Filme: Linha de Passe

O filme Linha de Passe (2008) foi dirigido pela dupla afinada Walter Salles e Daniela Thomas. E, se não há um único diretor, tampouco há um (só) protagonista – apesar da Palma de Ouro em Cannes para (a suposta protagonista) Sandra Corveloni.

Quatro filhos e uma mãe grávida: cinco são as personagens principais; quase seis (além de Sandra, o elenco principal é composto por João Baldasserini, Vinícius de Oliveira, José Geraldo Rodrigues e Kaique Jesus Santos). “Futebol é coletivo”, diz, no filme, o técnico de uma peneira. Linha de Passe também.

O filho caçula, criança ainda, procura o pai; seu irmão, às portas da maioridade, procura uma chance como jogador de futebol; o outro, jovem adulto, procura Jesus numa igreja evangélica; o mais velho (já é pai), protagonista das ruas paulistanas, é um motoboy que procura ser visto.

As quatro histórias se alinham sobre uma São Paulo sombria; assustadoramente real. E se elas se alinham é porque têm muito em comum – partem e voltam ao mesmo núcleo: a mãe. O filho não encontra o pai, a peneira não deixa passar nada (“só tem lixo”), Jesus trai com armadilhas do destino, a visibilidade não se encontra. Como a pia da casa deles, sempre entupida, não há vazão nesses quatro caminhos.

Não é aleatória, portanto, a importância da personagem de Sandra Corveloni: espécie de condensação desses destinos, também ela sem vazão, pois ainda presa às marcas do passado e prestes a dar à luz mais uma dor. Tampouco é por acaso o fato de Corveloni, estupenda atriz de teatro, ter cumprido tão bem o papel: em que se pese toda a importância da personagem, ela não poderia se sobressair em relação aos demais, ou, paradoxalmente, sua atuação fracassaria.

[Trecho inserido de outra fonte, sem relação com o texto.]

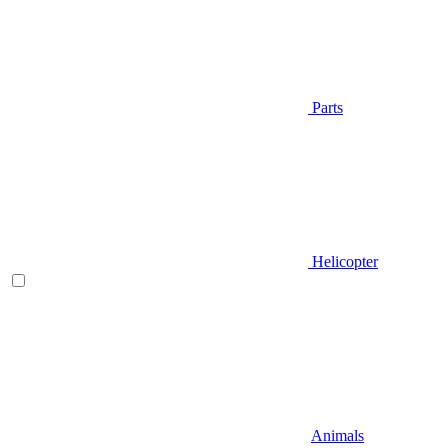
Parts
Helicopter
Animals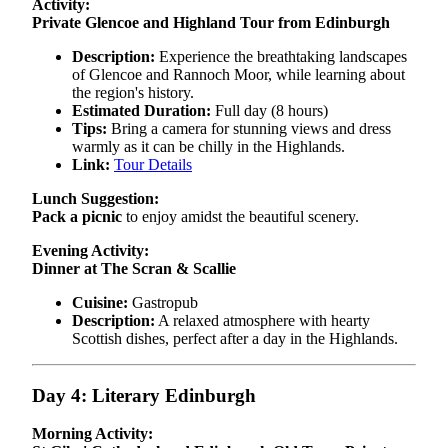
Activity:
Private Glencoe and Highland Tour from Edinburgh
Description:
Experience the breathtaking landscapes
of Glencoe and Rannoch Moor, while learning about
the region's history.
Estimated Duration:
Full day (8 hours)
Tips:
Bring a camera for stunning views and dress
warmly as it can be chilly in the Highlands.
Link:
Tour Details
Lunch Suggestion:
Pack a picnic
to enjoy amidst the beautiful scenery.
Evening Activity:
Dinner at The Scran & Scallie
Cuisine:
Gastropub
Description:
A relaxed atmosphere with hearty
Scottish dishes, perfect after a day in the Highlands.
Day 4: Literary Edinburgh
Morning Activity: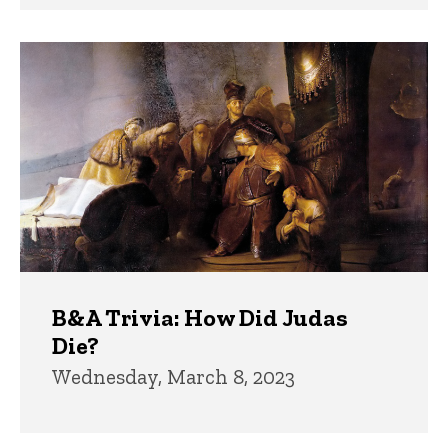
B&A Trivia: How Did Judas
Die?
Wednesday, March 8, 2023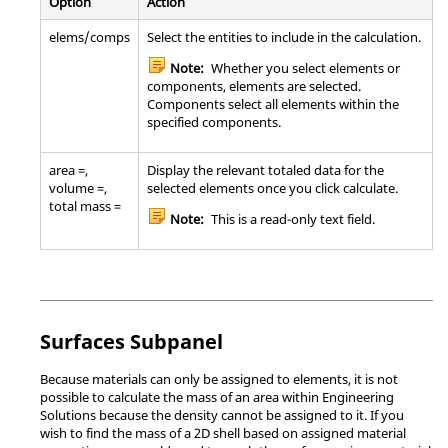
Option
Action
elems/comps
Select the entities to include in the calculation.
Note:
Whether you select elements or
components, elements are selected.
Components select all elements within the
specified components.
area =,
Display the relevant totaled data for the
volume =,
selected elements once you click calculate.
total mass =
Note:
This is a read-only text field.
Surfaces Subpanel
Because materials can only be assigned to elements, it is not
possible to calculate the mass of an area within
Engineering
Solutions
because the density cannot be assigned to it. If you
wish to find the mass of a 2D shell based on assigned material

Atriz e personagem cumprem à risca a função. A bola, como na verdadeira linha de passe, não cai. Desde o argumento até a montagem, é tudo muito equilibrado, além de bem executado. O time possui volume de jogo. Jogo no qual atores e plateia não se veem, excluídos e elites não se veem, patrão e empregado não se veem. Somos invisíveis atrás da viseira do capacete, invisíveis atrás do vidro escurecido do carro.

Crianças invisíveis atrás do volante de um ônibus.

“Cegos que, vendo, não veem”, como escreveu Saramago, mas aqui sem o recurso ao realismo mágico senão o mergulho no dia-a-dia mesmo de uma grande metrópole: “anda, anda, anda”.

É ficção, mas poderia ser documentário. Fosse documentário, passaria facilmente por ficção. Mais ou menos como um pênalti aos 45 do segundo tempo. E a grande chance de dar certo… anda, anda, anda… na vida.